As we can see, one of the functions of this Directorate is in raising public awareness of the citizen’s rights. With adequate information and awareness of rights, most citizens will claim their rights, and it will not be easy for government officials to trample upon those rights. We affirm that educating the people of their rights and helping them to access justice on sustainable bases will help stem out corruption, for, injustice is the root of most corrupt practices. Once people can access justice easily and conveniently, corruption will be minimized drastically, and enforcement and interventions will fall. Therefore, encouraging the people to be aware of their rights should come first on the agenda on any anti-corruption outfit that wants to succeed. And of course, communication is the best tool of achieving this awareness.
These two Directorates, which are directly under my office, work in excellent harmony. While A Daidaita Sahu is busy campaigning on attitudinal change among the citizenry, Anti-corruption is busy intervening and mediating and reclaiming the usurped rights of the people. There is perfect synergy in their use of communication tools.
The total sum of communication output by A Daidaita Sahu looks something like this:
• Electronic Media: Daily programmes on four Radio stations and three Television stations, featuring dramas, discussions, exhortations (Nasiha), dabates, quizzes and songs, as well as documentaries and inserts of dozens of jingles and announcements.
• Print Media: There full pages in different newspapers, weekly, featuring opinion talks, book serials, news, interviews and well-placed public relation pieces, as well as monthly and weekly newsletters and weekly news releases in magazines and other publications.

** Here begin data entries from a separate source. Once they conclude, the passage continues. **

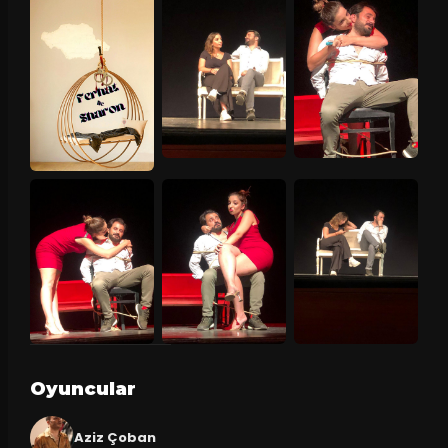
Oyuncular
Aziz Çoban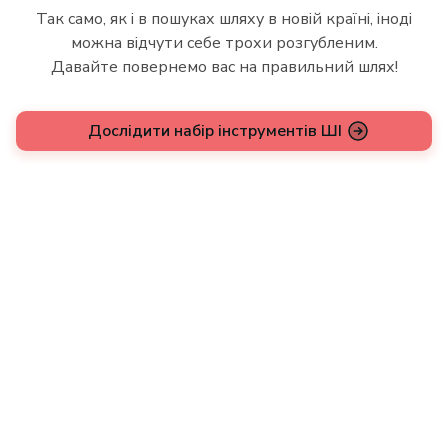
Так само, як і в пошуках шляху в новій країні, іноді
можна відчути себе трохи розгубленим.
Давайте повернемо вас на правильний шлях!
Дослідити набір інструментів ШІ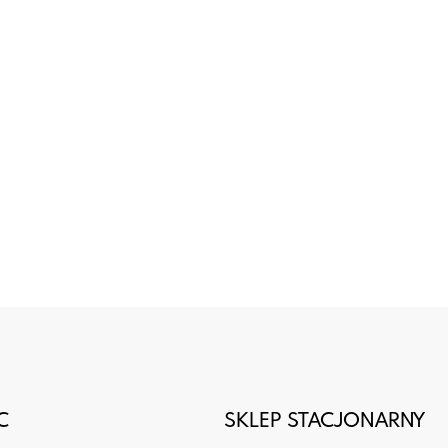
99,00 zł
obniżką: 269,00 zł
obniżką
C
SKLEP STACJONARNY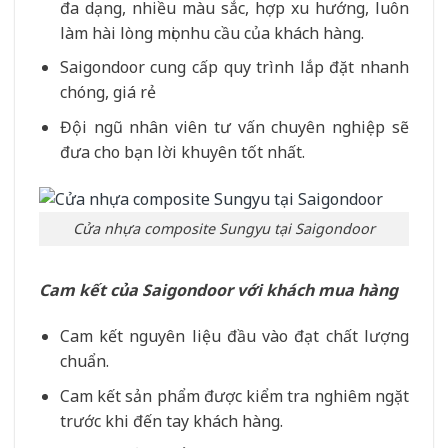
đa dạng, nhiều màu sắc, hợp xu hướng, luôn
làm hài lòng mọi nhu cầu của khách hàng.
Saigondoor cung cấp quy trình lắp đặt nhanh
chóng, giá rẻ
Đội ngũ nhân viên tư vấn chuyên nghiệp sẽ
đưa cho bạn lời khuyên tốt nhất.
Cửa nhựa composite Sungyu tại Saigondoor
Cam kết của Saigondoor với khách mua hàng
Cam kết nguyên liệu đầu vào đạt chất lượng
chuẩn.
Cam kết sản phẩm được kiểm tra nghiêm ngặt
trước khi đến tay khách hàng.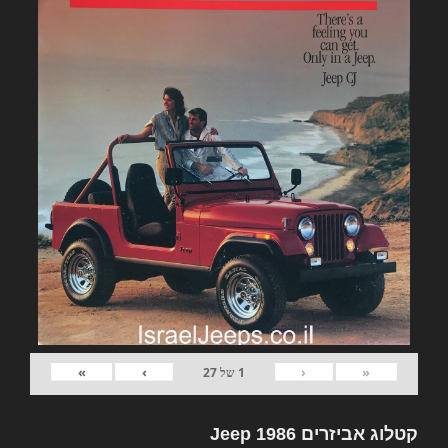
»
›
‹
«
1
של
27
קטלוג אביזרים Jeep 1986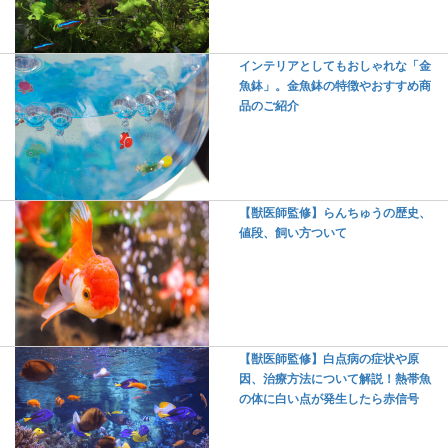
インテリアとしてもおしゃれな「金
魚鉢」。金魚鉢の特徴やおすすめ商
品のご紹介
【獣医師監修】らんちゅうの歴史、
値段、飼い方ついて
【獣医師監修】白点病の症状や原
因、治療方法について解説！熱帯魚
の体に白い点が発生したら赤信号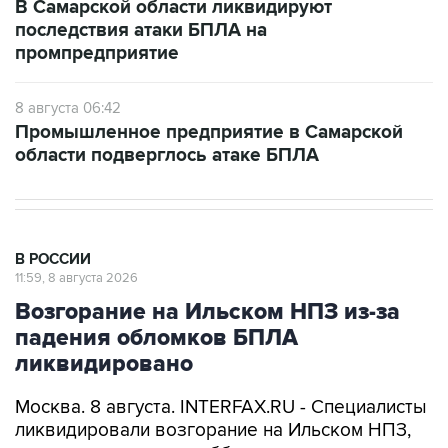
В Самарской области ликвидируют
последствия атаки БПЛА на
промпредприятие
8 августа 06:42
Промышленное предприятие в Самарской
области подверглось атаке БПЛА
В РОССИИ
11:59, 8 августа 2026
Возгорание на Ильском НПЗ из-за
падения обломков БПЛА
ликвидировано
Москва. 8 августа. INTERFAX.RU - Специалисты
ликвидировали возгорание на Ильском НПЗ,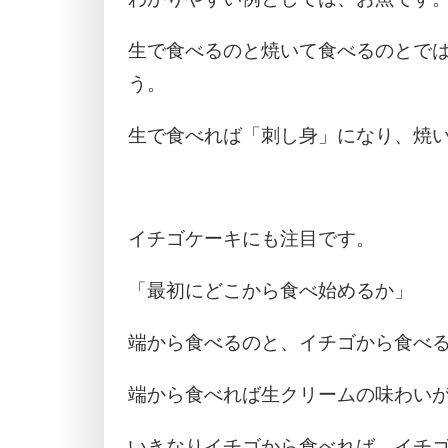
生で食べるのと焼いて食べるのとで
う。
生で食べれば「刺し身」になり、焼
イチゴケーキにも注目です。
「最初にどこから食べ始めるか」
端から食べるのと、イチゴから食べ
端から食べれば生クリームの味わい
いきなりイチゴから食べれば、イチ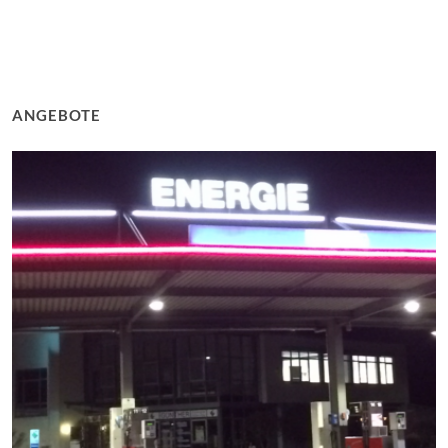
ANGEBOTE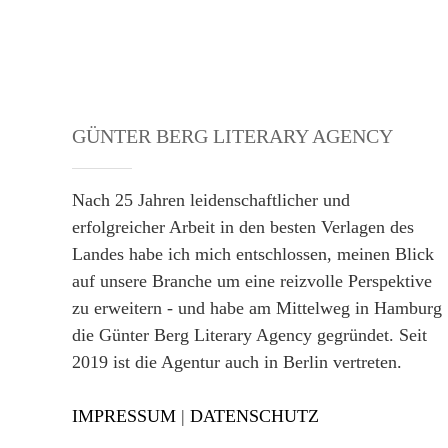
GÜNTER BERG LITERARY AGENCY
Nach 25 Jahren leidenschaftlicher und
erfolgreicher Arbeit in den besten Verlagen des
Landes habe ich mich entschlossen, meinen Blick
auf unsere Branche um eine reizvolle Perspektive
zu erweitern - und habe am Mittelweg in Hamburg
die Günter Berg Literary Agency gegründet. Seit
2019 ist die Agentur auch in Berlin vertreten.
IMPRESSUM
|
DATENSCHUTZ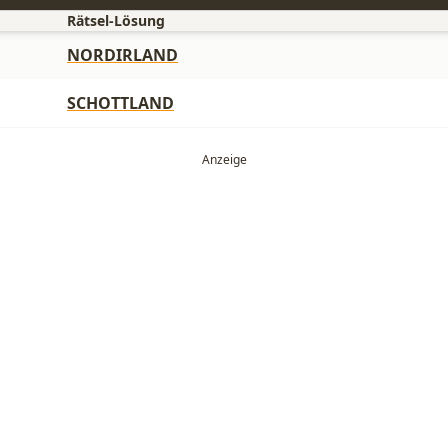
Rätsel-Lösung
NORDIRLAND
SCHOTTLAND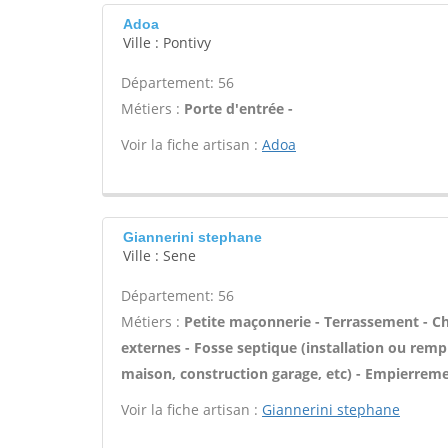
Adoa
Ville : Pontivy
Département: 56
Métiers :
Porte d'entrée -
Voir la fiche artisan :
Adoa
Giannerini stephane
Ville : Sene
Département: 56
Métiers :
Petite maçonnerie - Terrassement - Cha
externes - Fosse septique (installation ou re
maison, construction garage, etc) - Empierreme
Voir la fiche artisan :
Giannerini stephane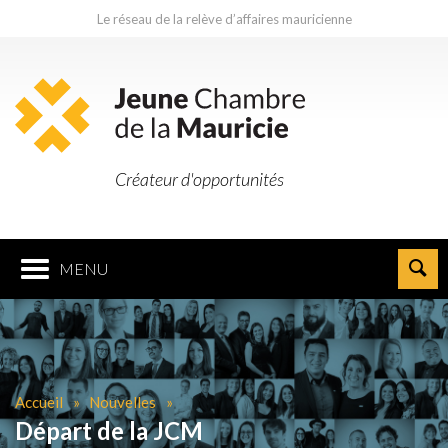
Le réseau de la relève d’affaires mauricienne
Créateur d'opportunités
MENU
Accueil
Nouvelles
Départ de la JCM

• The Internet: Website (www.adaidaitasahu.org) and e-mail ([email protected]).
• Others: There are also text and Telephone communication, Billboard and Signboards, Poetry and Songs, Drama and Soap Opera (stage drama theatre), public lectures (Zauren Shawara), Public Seminars, Advocacy visits and many more.
In addition, A Daidaita Sahu Directorate has a modern, fully-equipped Studio where it records all its output. Other components of its extensive media centre include a book library; a video and audio library; a video viewing room; and a computer lab with 24-hour Internet facility. Similarly, A Daidaita Sahu conducts weekly Mobile Cinema (Majigi) in various areas in the state. At these exhibitions, A Daidaita Sahu shows its own productions of Drama, Video documentaries, Songs and others.
To ensure that our messages are effective, A Daidaita Sahu conducts periodic monitoring and evaluation of its activities. At the end of every year also, the Directorate conducts a thorough study of its activities and their impact.
Let me conclude my presentation by affirming that the successes we recorded in our war against corruption in Kano State and our campaign for attitudinal change can largely be attributed to the use of effective communication to deliver our messages. I have no doubt that no other agency of government in Nigeria uses such extensive communication to pass its message across to its target audience. And the successes we have recorded so far are far-reaching, all thanks be to Allah. We have created awareness among our people that we need to restore our cherished values and make our lives and society worth living. Already, many states in the country are emulating our models.
Finally, our invitation by the organizers of this Global Summit is a further testimony of our success, Alhamdu LIllah!
* This is an excerpt from the Governor’s speech on Kano State’s Societal Re-Orientation Programme (A Daidaita Sahu) – A Communication Strategy for Better Society and Social Justice delivered at the Timex Global Conference on February 25, 2008.